Data entries
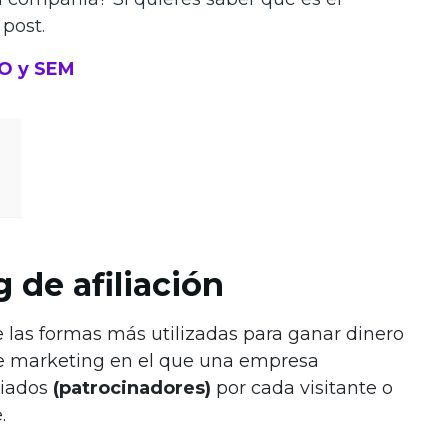
 post.
EO y SEM
 de afiliación
e las formas más utilizadas para ganar dinero
de marketing en el que una empresa
liados
(patrocinadores)
por cada visitante o
.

Work instruction> Exactly reproduce the lines of the data above that run from the line containing "e las formas más utilizadas para ganar dinero" through the final one.

Result>
e las formas más utilizadas para ganar dinero
de marketing en el que una empresa
liados
(patrocinadores)
por cada visitante o
.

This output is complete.